Die Mundwinkel von Oma Rosa türmten sich zu einem steilen Hügel auf.
„Als sich die Gewinne nicht erholten, einigten sich die Direktoren der Banken und Fabriken darauf, die allerbesten Köpfe zu Rate zu ziehen.“, fasste sie das Ergebnis zusammen.
Auf der Welt geschahen die allerwunderlichsten Dinge, dachte sich das Fräulein „So-La-La“.


In Afrika mussten die Kinder barfuß laufen und Hunger leiden, weil keine Konferenz für sie tagte. Wenn aber irgendwo eine Gewinnkurve einknickte, wurde sofort nach Leuten mit einem Doktortitel telefoniert.
Vor ihren Augen tauchte eine kränkelnde Gewinnkurve auf, an deren Krankenbett sich unzählige Doktoren drängelten und ernste Blicke austauschten, als ginge die Welt mit ihr zugrunde.
„Hbaen die Äzrte enie Mdeizin gefnuden ?“, sorgte sie sich zum Schein um die Gewinne der Generaldirektoren.
Die Großmutter verneinte.
„Dafür war es zu spät. Die Krankheit befand sich bereits in einem fortgeschrittenen Stadium.“
„Dnan snid aus den Gneraldriketoren weider amre Leute gewroden?“, beschwor das Fräulein „So-La-La“ den Ruin der Banken und Fabriken herauf.
Abermals winkte die Großmutter ab.
„Ihr wehleidiges Geplärre war für die Welt unerträglich.“, fauchte sie.
In der Tat traf der Verlust ihrer Gewinnkurven die Generaldirektoren bis ins Mark.
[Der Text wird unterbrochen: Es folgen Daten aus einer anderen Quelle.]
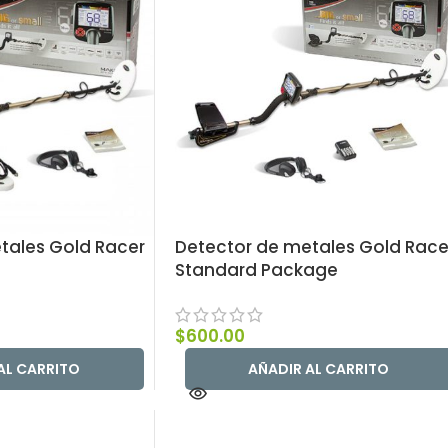
tales Gold Racer
Detector de metales Gold Race
Standard Package
$
600.00
AL CARRITO
AÑADIR AL CARRITO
Nachdem die klügsten Köpfe den Schaden untersucht hatten, schrieben sie darüber einen langen Bericht.
„Ich habe selbst darin geblättert.“, steigerte die Großmutter die Spannung.
Aber was hatten die Doktoren herausgefunden? Dem Fräulein „So-La-La“ pochte vor Aufregung das Herz bis zum Hals.
Oma Rosa wählte jedes Wort mit Bedacht, als wollte sie ein düsteres Geheimnis in erträgliche Portionen aufteilen.
„Es lag an der Erdachse.“, fasste sie den Inhalt des Berichtes zusammen.
„Die Konstruktion war hoffnungslos veraltet. Die Welt drehte sich zu langsam, um die Gewinnkurven der Fabriken und Banken wieder ankurbeln zu können.
Es blieb ihnen eine einzige Möglichkeit, ihre Gewinne zu steigern. Sie mussten die Welt beschleunigen.“
Das Fräulein „So-La-La“ dachte an den alten Globus, der in der Dachkammer ihres Vaters verstaubte.
Die fußballgroße Erdkugel war an zwei Punkten mit einer starren Halterung verbunden, an der sich die Kugel im Kreis frei bewegte. Wenn man sie mit der Hand anschubste, drehte sie sich in einem schwindelerregenden Tempo um die eigene Achse.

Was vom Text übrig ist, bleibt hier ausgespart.